Apache Spark has become the go-to big data processing engine for various use cases, including reading and processing Optimized Row Columnar (ORC) files from object storage services like Oracle Cloud Infrastructure (OCI) Data Flow and OCI Big Data Service. However, performance issues can arise when reading large ORC files from these cloud storage services. In this blog, we explore how we tackled an ORC file reading performance issue and achieved significant improvements by tuning specific Spark configurations.
When attempting to read ORC files from OCI Object Storage in Spark clusters, you can often encounter slow read times, resulting in long processing durations. This sluggish performance can lead to bottlenecks and adversely impact the overall efficiency of data processing pipelines.
To address the ORC file reading performance issue in Spark on Data Flow and Big Data, we experimented with various configurations and identified the following settings that delivered remarkable improvements:
These configurations use the Hadoop Distributed File System (HDFS) connector version 188.8.131.52.3.2, and they’re compatible with Hadoop 3.3.x, Spark 3.2.1, and Scala 2.12.x. Let’s look at the configurations and understand how they help enhance ORC file reading performance.
fs.oci.io.read.ahead: Setting this configuration to true enables read-ahead functionality when accessing data from OCI Object Storage. Read-ahead allows Spark to fetch more data blocks ahead of time, reducing the latency in fetching subsequent blocks during data reading.

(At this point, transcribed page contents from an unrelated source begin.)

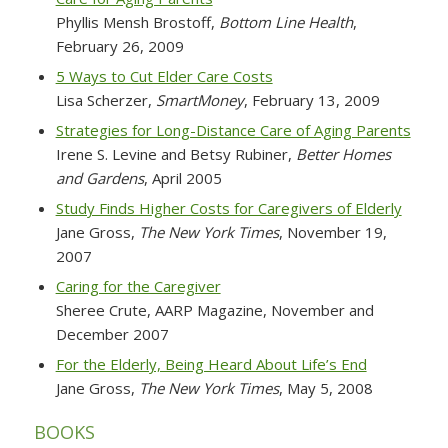
Phyllis Mensh Brostoff,
Bottom Line Health
,
February 26, 2009
5 Ways to Cut Elder Care Costs
Lisa Scherzer,
SmartMoney
, February 13, 2009
Strategies for Long-Distance Care of Aging Parents
Irene S. Levine and Betsy Rubiner,
Better Homes
and Gardens
, April 2005
Study Finds Higher Costs for Caregivers of Elderly
Jane Gross,
The New York Times
, November 19,
2007
Caring for the Caregiver
Sheree Crute,
AARP Magazine
, November and
December 2007
For the Elderly, Being Heard About Life’s End
Jane Gross,
The New York Times
, May 5, 2008
BOOKS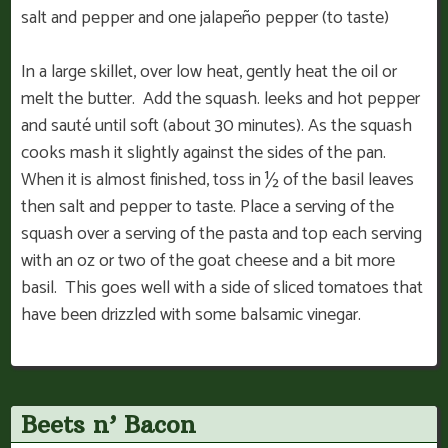
salt and pepper and one jalapeño pepper (to taste)
In a large skillet, over low heat, gently heat the oil or
melt the butter. Add the squash. leeks and hot pepper
and sauté until soft (about 30 minutes). As the squash
cooks mash it slightly against the sides of the pan.
When it is almost finished, toss in ½ of the basil leaves
then salt and pepper to taste. Place a serving of the
squash over a serving of the pasta and top each serving
with an oz or two of the goat cheese and a bit more
basil. This goes well with a side of sliced tomatoes that
have been drizzled with some balsamic vinegar.
Beets n’ Bacon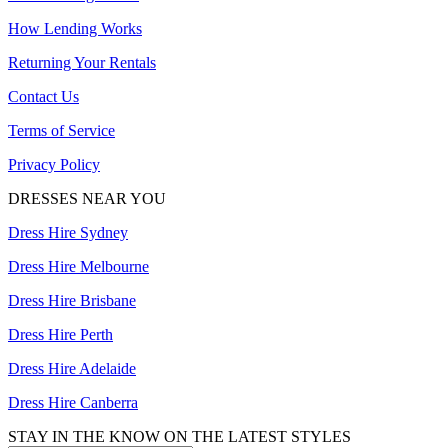
How Lending Works
Returning Your Rentals
Contact Us
Terms of Service
Privacy Policy
DRESSES NEAR YOU
Dress Hire Sydney
Dress Hire Melbourne
Dress Hire Brisbane
Dress Hire Perth
Dress Hire Adelaide
Dress Hire Canberra
STAY IN THE KNOW ON THE LATEST STYLES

This optimization minimizes the number of round trips required to fetch data from Object Storage.
fs.oci.io.read.ahead.blocksize: This configuration determines the size of the data blocks that Spark reads ahead of time. By setting it to "6291456" (6 MB), we found an optimal balance between read performance and memory utilization. Adjusting this value might require some experimentation based on your specific use case and data characteristics.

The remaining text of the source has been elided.